In model theory, the Keisler-Shelah isomorphism theorem asserts that two models of a theory are elementary equivalent if and only if they have isomorphic ultrapowers. On the other hand, assuming that $\kappa$ is strongly compact, we can ensure the existence of a $\kappa$-complete ultrafilter on every set (that is, an ultrafilter closed under intersections of less than $\kappa$ elements) and prove a version of Łoś theorem for the infinitary logic $\mathcal{L}_{\kappa, \kappa}$.

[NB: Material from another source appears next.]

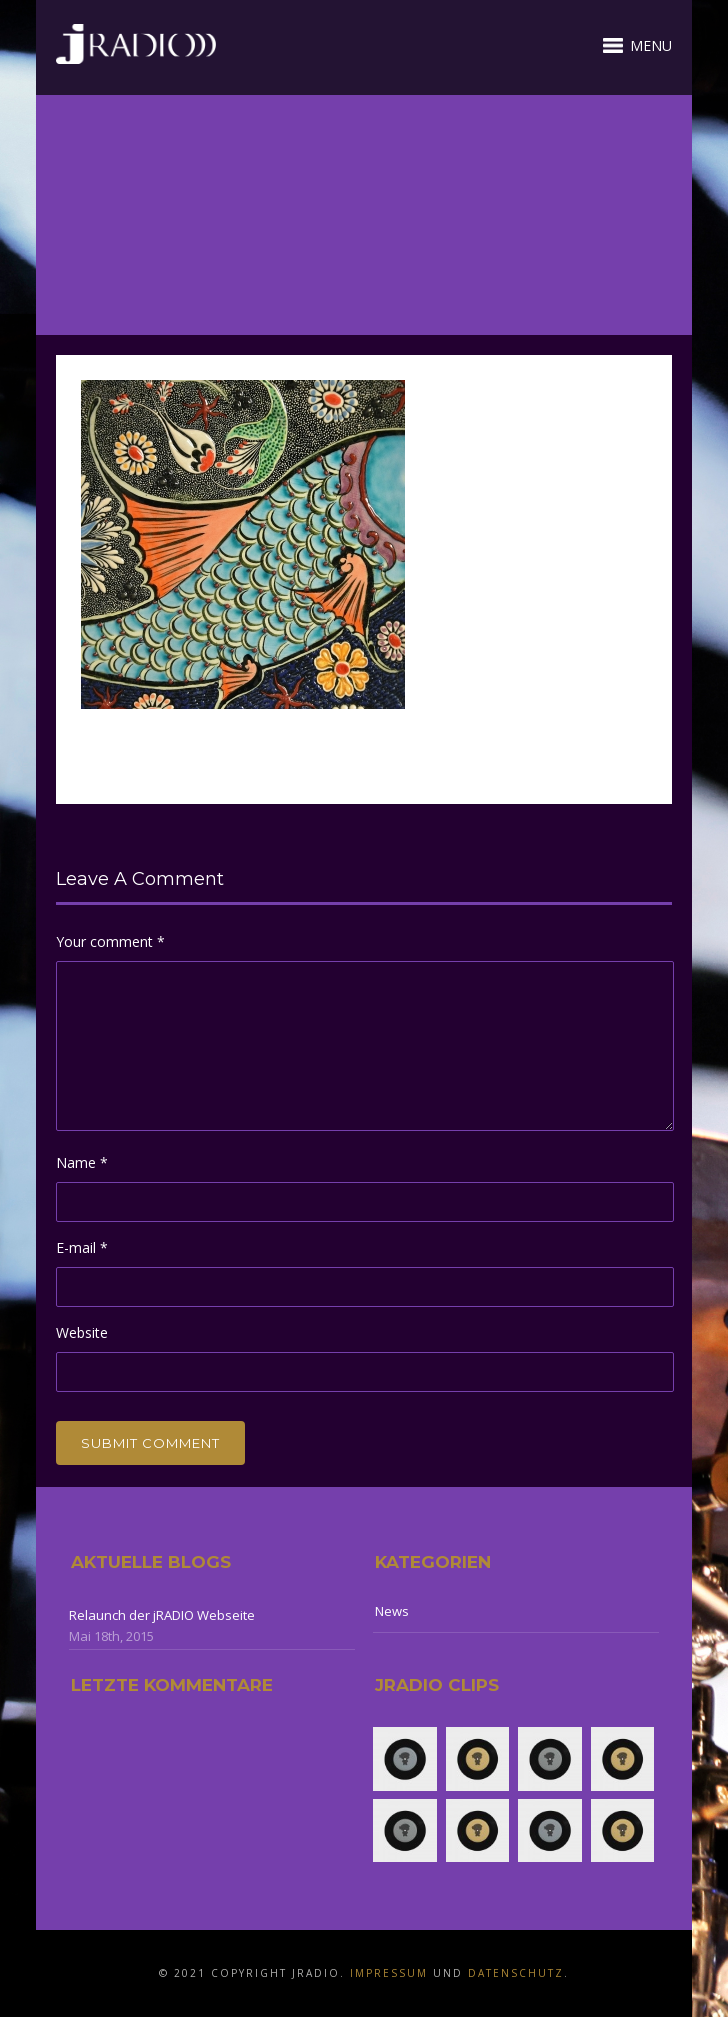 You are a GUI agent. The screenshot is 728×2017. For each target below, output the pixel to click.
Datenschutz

My question is whether a suitable version of the Keisler- Shelah theorem also holds for infinitary languages. Shelah's original proof (the first without using GCH), or the similar version in Chang-Keisler book "Model theory", seem to be readily generalizable, but I would like if possible to find a reference for it. The statement I have in mind is as follows:

Let $\kappa$ be a strongly compact cardinal and assume $\mathcal{A}$ and $\mathcal{B}$ are models of a theory in $\mathcal{L}_{\kappa, \kappa}$. Then $\mathcal{A}$ and $\mathcal{B}$ are elementary equivalent (with respect to the language $\mathcal{L}_{\kappa, \kappa}$) if and only there is a set $I$ and a $\kappa$-complete ultrafilter $U$ over $I$ such that the ultrapowers $\Pi_{i \in I}\mathcal{A}/U$ and $\Pi_{i \in I}\mathcal{B}/U$ are isomorphic.

Does this hold or has it been considered in the literature?